Someone thought it would be useful to quickly write up a note on my thoughts on scalable oversight research, e.g., research into techniques like debate or generally improving the quality of human oversight using AI assistance or other methods.
Broadly, my view is that this is a good research direction and I’m reasonably optimistic that work along these lines can improve our ability to effectively oversee somewhat smarter AIs which seems helpful (on my views about how the future will go).
I’m most excited for:
work using control-style adversarial analysis where the aim is to make it difficult for AIs to subvert the oversight process (if they were trying to do this)
work which tries to improve outputs in conceptually loaded hard-to-check cases like philosophy, strategy, or conceptual alignment/safety research (without necessarily doing any adversarial analysis and potentially via relying on generalization)
work which aims to robustly detect (or otherwise mitigate) reward hacking in highly capable AIs, particularly AIs which are capable enough that by default human oversight would often fail to detect reward hacks[1]
I’m skeptical of scalable oversight style methods (e.g., debate, IDA) actually being “scalable” in the sense of scaling to arbitrarily powerful models[2] and I think scalable oversight researchers should broadly be imagining targeting AIs at a human-ish or somewhat superhuman level of general capabilities (while they might still be very superhuman in narrower domains).
In other words, I think scalable oversight style work should focus on a regime like the regime we’re imagining targeting with AI control; this could be for controlling AIs, for getting more safety work out of AIs, or for making fully deferring to AI systems (at around this level of capability) more likely to go well.
See also our prior work Benchmarks for Detecting Measurement Tampering and the motivation we discuss in that linked post as well as this related project proposal I recently wrote. However, note that the linked documents mostly discuss using (sophisticated) methods relying on model internals to succeed without much human supervision which isn’t the sort of thing I’d most centrally call “scalable oversight”, though the term could be applied in this case.
On terminology, I prefer to say “recursive oversight” to refer to methods that leverage assistance from weaker AIs to oversee stronger AIs. IDA is a central example here. Like you, I’m skeptical of recursive oversight schemes scaling to arbitrarily powerful models.

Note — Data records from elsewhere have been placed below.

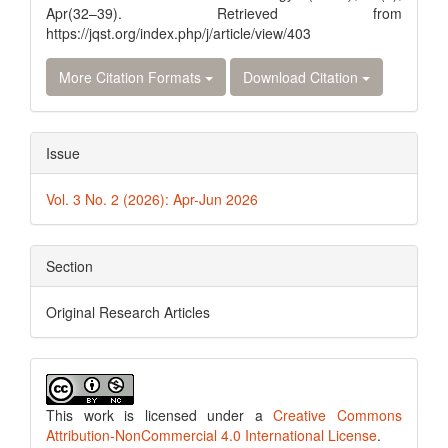
Apr(32–39). Retrieved from
https://jqst.org/index.php/j/article/view/403
More Citation Formats
Download Citation
Issue
Vol. 3 No. 2 (2026): Apr-Jun 2026
Section
Original Research Articles
This work is licensed under a
Creative Commons
Attribution-NonCommercial 4.0 International License
.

However, I think it’s plausible that other oversight strategies (e.g. ELK-style strategies that attempt to elicit and leverage the strong learner’s own knowledge) could succeed at scaling to arbitrarily powerful models, or at least to substantially superhuman models. This is the regime that I typically think about and target with my work, and I think it’s reasonable for others to do so as well.
Presumably the term “recursive oversight” also includes oversight schemes which leverage assistance from AIs of similar strengths (rather than weaker AIs) to oversee some AI? (E.g., debate, recursive reward modeling.)

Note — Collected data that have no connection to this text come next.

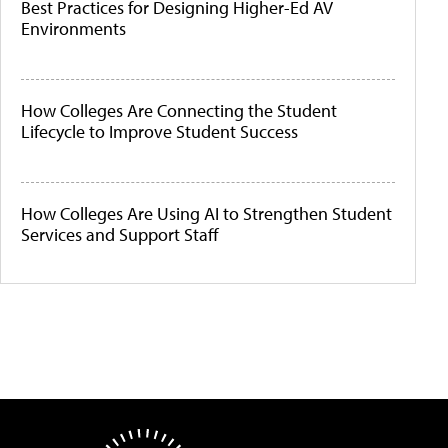
Best Practices for Designing Higher-Ed AV
Environments
How Colleges Are Connecting the Student
Lifecycle to Improve Student Success
How Colleges Are Using AI to Strengthen Student
Services and Support Staff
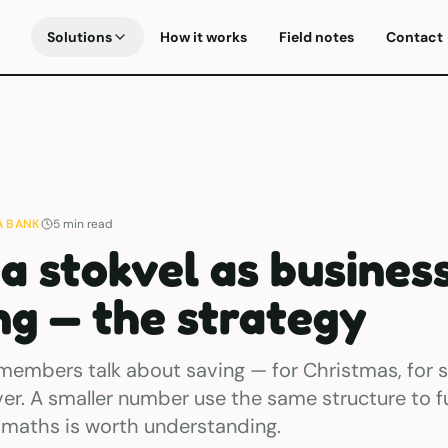
Solutions
How it works
Field notes
Contact
A BANK
5
min read
 a stokvel as busines
ng — the strategy
members talk about saving — for Christmas, for s
ver. A smaller number use the same structure to f
 maths is worth understanding.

Note that I was pointing to a somewhat broader category than this which includes stuff like “training your human overseers more effectively” or “giving your human overseers better software (non-AI) tools”. But point taken.

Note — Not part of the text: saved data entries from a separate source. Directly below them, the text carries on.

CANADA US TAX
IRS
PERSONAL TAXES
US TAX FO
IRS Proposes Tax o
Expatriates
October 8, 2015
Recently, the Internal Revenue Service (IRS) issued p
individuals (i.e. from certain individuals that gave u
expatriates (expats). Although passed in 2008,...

Yeah, maybe I should have defined “recursive oversight” as “techniques that attempt to bootstrap from weak oversight to stronger oversight.” This would include IDA and task decomposition approaches (e.g. RRM). It wouldn’t seem to include debate, and that seems fine from my perspective. (And I indeed find it plausible that debate-shaped approaches could in fact scale arbitrarily, though I don’t think that existing debate schemes are likely to work without substantial new ideas.)
Someone thought it would be useful to quickly write up a note on my thoughts on scalable oversight research, e.g., research into techniques like debate or generally improving the quality of human oversight using AI assistance or other methods. Broadly, my view is that this is a good research direction and I’m reasonably optimistic that work along these lines can improve our ability to effectively oversee somewhat smarter AIs which seems helpful (on my views about how the future will go).
I’m most excited for:
work using control-style adversarial analysis where the aim is to make it difficult for AIs to subvert the oversight process (if they were trying to do this)
work which tries to improve outputs in conceptually loaded hard-to-check cases like philosophy, strategy, or conceptual alignment/safety research (without necessarily doing any adversarial analysis and potentially via relying on generalization)
work which aims to robustly detect (or otherwise mitigate) reward hacking in highly capable AIs, particularly AIs which are capable enough that by default human oversight would often fail to detect reward hacks[1]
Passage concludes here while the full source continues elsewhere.